Chevrotain / chevrotain

Parser Building Toolkit for JavaScript
https://chevrotain.io
Apache License 2.0
2.44k stars 199 forks source link

Fixes #1982 - skips building errors / CST during backtracking #1983

Open matthew-dean opened 10 months ago

matthew-dean commented 10 months ago

Related to #1982.

I looked at the benchmark_web section, but I couldn't get that to work, and I don't think any of the examples have backtracking anyway.

I'm going to try this with my local parser for performance improvements.

matthew-dean commented 10 months ago

I wonder actually if this would be considered a breaking change, based on this discussion. That is, if someone has modified / overridden backtracking, and is expecting errors to be built, this might break that?

matthew-dean commented 10 months ago

I will close this as I got a local solution that does the exact same thing just extends the CstParser

bd82 commented 10 months ago

I will close this as I got a local solution that does the exact same thing just extends the CstParser

Why? I have not looked into this yet but from the title it seems like a good generic approach.

I hope to evaluate this on the weekend....

matthew-dean commented 10 months ago

@bd82 Oh! Well, it does work! It basically does the following when backtracking:

  1. Skips cloning (or restoring errors)
  2. Skips saving errors, which involves serialization, so a tiny optimization there.
  3. Skips creating or modifying a CSTNode

To be honest, part of the reason I closed it is because part of the huge slow-down was not just backtracking, but in poor ALT performance of chevrotain-allstar when using recursive ALT blocks.

But, when doing the above 3 steps, then what you're left with is just, essentially, a structured lookahead.

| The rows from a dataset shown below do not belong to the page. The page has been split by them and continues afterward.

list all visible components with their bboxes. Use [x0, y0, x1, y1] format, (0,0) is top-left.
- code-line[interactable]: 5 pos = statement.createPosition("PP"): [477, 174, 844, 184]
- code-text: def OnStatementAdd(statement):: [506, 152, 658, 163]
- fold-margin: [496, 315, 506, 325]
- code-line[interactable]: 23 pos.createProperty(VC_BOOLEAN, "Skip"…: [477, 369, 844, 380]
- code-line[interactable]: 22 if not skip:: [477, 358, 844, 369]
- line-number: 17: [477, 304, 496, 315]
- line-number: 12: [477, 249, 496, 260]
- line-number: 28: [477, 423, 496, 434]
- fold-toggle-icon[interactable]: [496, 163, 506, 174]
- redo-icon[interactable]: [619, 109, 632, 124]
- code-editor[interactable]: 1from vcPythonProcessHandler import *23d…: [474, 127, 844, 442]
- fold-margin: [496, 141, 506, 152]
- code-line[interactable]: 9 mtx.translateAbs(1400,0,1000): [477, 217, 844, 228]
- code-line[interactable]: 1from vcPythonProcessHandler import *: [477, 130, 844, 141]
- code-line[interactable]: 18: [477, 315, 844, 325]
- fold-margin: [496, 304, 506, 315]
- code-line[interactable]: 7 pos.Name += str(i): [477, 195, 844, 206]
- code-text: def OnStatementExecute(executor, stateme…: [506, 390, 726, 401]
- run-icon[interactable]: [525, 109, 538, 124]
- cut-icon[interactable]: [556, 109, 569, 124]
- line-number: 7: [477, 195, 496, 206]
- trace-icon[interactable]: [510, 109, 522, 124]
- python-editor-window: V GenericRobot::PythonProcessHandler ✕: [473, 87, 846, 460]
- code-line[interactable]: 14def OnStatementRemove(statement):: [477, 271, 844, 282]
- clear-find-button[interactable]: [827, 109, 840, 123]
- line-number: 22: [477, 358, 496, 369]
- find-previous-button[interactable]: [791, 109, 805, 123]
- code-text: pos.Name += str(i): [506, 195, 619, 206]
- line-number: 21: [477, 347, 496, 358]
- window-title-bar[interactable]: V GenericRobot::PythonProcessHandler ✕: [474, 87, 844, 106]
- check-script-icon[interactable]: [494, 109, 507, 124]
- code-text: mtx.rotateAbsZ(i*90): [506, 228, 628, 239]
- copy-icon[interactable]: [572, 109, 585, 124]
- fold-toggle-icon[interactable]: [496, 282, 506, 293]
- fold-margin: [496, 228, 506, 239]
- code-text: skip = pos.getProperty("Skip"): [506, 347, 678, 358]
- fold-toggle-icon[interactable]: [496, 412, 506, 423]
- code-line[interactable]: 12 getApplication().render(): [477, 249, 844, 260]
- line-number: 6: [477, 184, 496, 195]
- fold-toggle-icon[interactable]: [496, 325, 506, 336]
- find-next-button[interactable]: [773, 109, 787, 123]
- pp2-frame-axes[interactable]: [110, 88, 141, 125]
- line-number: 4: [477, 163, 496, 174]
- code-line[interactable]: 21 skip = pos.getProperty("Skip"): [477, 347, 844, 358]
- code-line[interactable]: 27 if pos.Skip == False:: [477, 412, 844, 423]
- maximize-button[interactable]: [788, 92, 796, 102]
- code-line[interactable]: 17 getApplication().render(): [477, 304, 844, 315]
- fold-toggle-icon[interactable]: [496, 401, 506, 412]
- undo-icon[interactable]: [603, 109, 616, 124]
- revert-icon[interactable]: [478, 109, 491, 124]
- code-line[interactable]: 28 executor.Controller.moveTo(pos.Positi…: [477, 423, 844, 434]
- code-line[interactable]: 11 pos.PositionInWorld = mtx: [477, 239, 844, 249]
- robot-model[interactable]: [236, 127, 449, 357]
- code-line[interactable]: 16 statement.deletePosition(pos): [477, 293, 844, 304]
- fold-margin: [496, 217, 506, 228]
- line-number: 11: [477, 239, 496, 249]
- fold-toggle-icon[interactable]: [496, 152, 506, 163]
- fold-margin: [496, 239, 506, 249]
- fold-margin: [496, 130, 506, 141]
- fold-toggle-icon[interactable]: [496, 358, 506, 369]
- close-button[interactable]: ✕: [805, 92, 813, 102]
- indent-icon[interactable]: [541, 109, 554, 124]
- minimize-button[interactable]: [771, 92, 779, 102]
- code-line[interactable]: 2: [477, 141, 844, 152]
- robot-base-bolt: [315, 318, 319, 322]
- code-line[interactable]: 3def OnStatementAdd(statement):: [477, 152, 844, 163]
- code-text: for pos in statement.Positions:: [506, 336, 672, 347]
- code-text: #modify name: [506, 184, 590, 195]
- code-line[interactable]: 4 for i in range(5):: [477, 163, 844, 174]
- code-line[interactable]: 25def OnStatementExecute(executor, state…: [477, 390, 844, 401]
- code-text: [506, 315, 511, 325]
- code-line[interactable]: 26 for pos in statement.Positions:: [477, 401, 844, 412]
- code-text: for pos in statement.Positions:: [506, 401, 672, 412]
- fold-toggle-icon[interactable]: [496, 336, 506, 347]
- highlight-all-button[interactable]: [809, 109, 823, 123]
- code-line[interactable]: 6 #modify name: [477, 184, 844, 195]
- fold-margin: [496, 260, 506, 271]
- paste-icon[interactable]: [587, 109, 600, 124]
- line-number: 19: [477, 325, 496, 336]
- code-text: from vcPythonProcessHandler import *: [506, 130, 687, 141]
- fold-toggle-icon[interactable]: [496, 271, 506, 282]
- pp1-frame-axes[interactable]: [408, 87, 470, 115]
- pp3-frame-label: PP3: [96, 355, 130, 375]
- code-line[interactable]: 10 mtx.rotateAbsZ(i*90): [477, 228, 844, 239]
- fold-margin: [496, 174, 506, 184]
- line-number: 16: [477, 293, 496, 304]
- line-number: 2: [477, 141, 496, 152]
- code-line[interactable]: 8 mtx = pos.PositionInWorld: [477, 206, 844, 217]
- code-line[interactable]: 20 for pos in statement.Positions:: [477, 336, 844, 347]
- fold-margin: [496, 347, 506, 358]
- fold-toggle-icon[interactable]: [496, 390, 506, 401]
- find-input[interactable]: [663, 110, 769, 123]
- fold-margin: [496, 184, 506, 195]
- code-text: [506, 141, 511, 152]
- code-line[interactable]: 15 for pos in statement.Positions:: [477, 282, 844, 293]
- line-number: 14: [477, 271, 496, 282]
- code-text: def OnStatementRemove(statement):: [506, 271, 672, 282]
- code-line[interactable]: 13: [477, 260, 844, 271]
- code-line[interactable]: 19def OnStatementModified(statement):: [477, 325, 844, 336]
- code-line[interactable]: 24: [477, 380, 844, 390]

If, though, in addition to this, a successful BACKTRACK skipped a matching ALT (an ALT with the same SUBRULE) when successful (which IMO is somewhat trivial to implement), then you could remove the part in the documentation that strongly recommends against backtracking, because IMO it would have almost no performance hit whatsoever. But you seemed to be against this in this discussion.

(Note: these approaches might need to be somewhat exclusive, because you cannot avoid building a CST if you want to then cache it and return it with a matching SUBRULE.)

So, because you seemed somewhat against making BACKTRACK performant, I figured maybe I should close this. But if the current files in this PR or the above approach seems compelling to you, let me know! I'm happy to make backtracking super-fast and useful, but if you're philosophically against backtracking, I wasn't sure I should invest much time into it.

bd82 commented 10 months ago

but if you're philosophically against backtracking, I wasn't sure I should invest much time into it.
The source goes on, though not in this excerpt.